PROVIDED ENTRIES: Begin

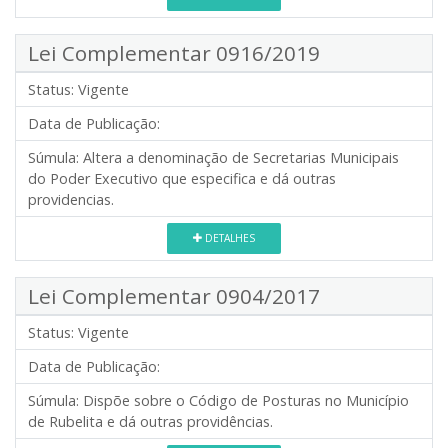
Lei Complementar 0916/2019
Status:
Vigente
Data de Publicação:
Súmula:
Altera a denominação de Secretarias Municipais
do Poder Executivo que especifica e dá outras
providencias.
DETALHES
Lei Complementar 0904/2017
Status:
Vigente
Data de Publicação:
Súmula:
Dispõe sobre o Código de Posturas no Município
de Rubelita e dá outras providências.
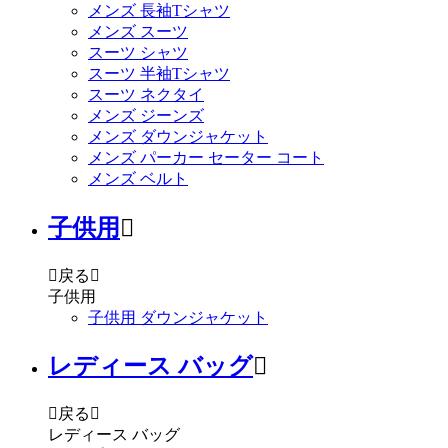
メンズ 長袖Tシャツ
メンズ スーツ
スーツ シャツ
スーツ 半袖Tシャツ
スーツ ネクタイ
メンズ ジーンズ
メンズ ダウンジャケット
メンズ パーカー セーター コート
メンズ ベルト
子供用


戻る

子供用
子供用 ダウンジャケット
レディース バッグ


戻る

レディース バッグ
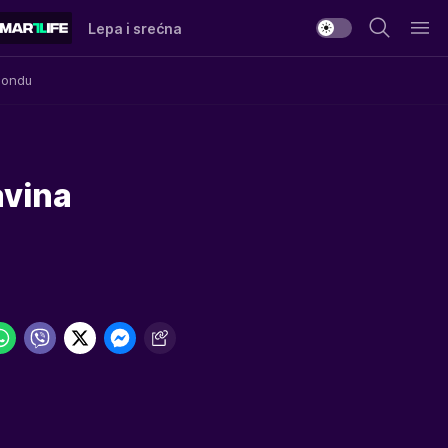
Lepa i srećna
Mondu
avina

PROVIDED ENTRIES: End

EXERCISE INSTRUCTIONS: Answer with a number alone. It should equal the count of lines in the entries that hold "outras".

REPLY: 2